Data excerpts:
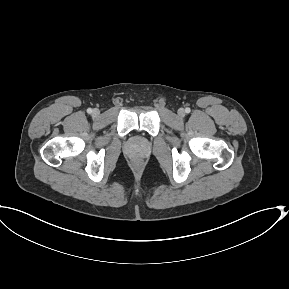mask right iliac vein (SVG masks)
<instances>
[{"label":"right iliac vein","mask_w":289,"mask_h":289,"mask_svg":"<svg viewBox=\"0 0 289 289\" xmlns=\"http://www.w3.org/2000/svg\"><path fill=\"white\" fill-rule=\"evenodd\" d=\"M92 114L93 116L97 117L100 114V111L98 109H94Z\"/></svg>","instance_id":"obj_1"}]
</instances>
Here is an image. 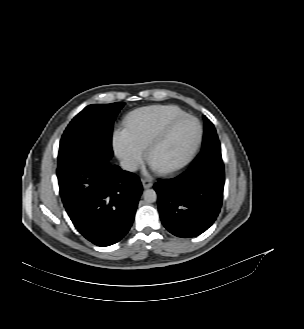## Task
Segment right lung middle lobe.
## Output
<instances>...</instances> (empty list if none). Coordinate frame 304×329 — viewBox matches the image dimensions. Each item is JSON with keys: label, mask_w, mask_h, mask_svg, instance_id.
Wrapping results in <instances>:
<instances>
[{"label": "right lung middle lobe", "mask_w": 304, "mask_h": 329, "mask_svg": "<svg viewBox=\"0 0 304 329\" xmlns=\"http://www.w3.org/2000/svg\"><path fill=\"white\" fill-rule=\"evenodd\" d=\"M124 104H93L76 115L62 135L58 167L82 159H111L112 126Z\"/></svg>", "instance_id": "1"}]
</instances>
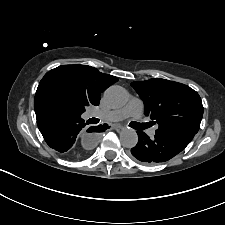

## [Problem to solve]
The response must restate exactly the lines from the one containing "Segment right lung middle lobe." through the end of the records above and must leave out all pictures.

## [Response]
Segment right lung middle lobe.
## Output
<instances>...</instances> (empty list if none). Coordinate frame 304×329 — viewBox matches the image dimensions. Each item is JSON with keys: label, mask_w, mask_h, mask_svg, instance_id.
Wrapping results in <instances>:
<instances>
[{"label": "right lung middle lobe", "mask_w": 304, "mask_h": 329, "mask_svg": "<svg viewBox=\"0 0 304 329\" xmlns=\"http://www.w3.org/2000/svg\"><path fill=\"white\" fill-rule=\"evenodd\" d=\"M124 104H93L76 115L62 135L58 167L82 159H111L112 126Z\"/></svg>", "instance_id": "1"}]
</instances>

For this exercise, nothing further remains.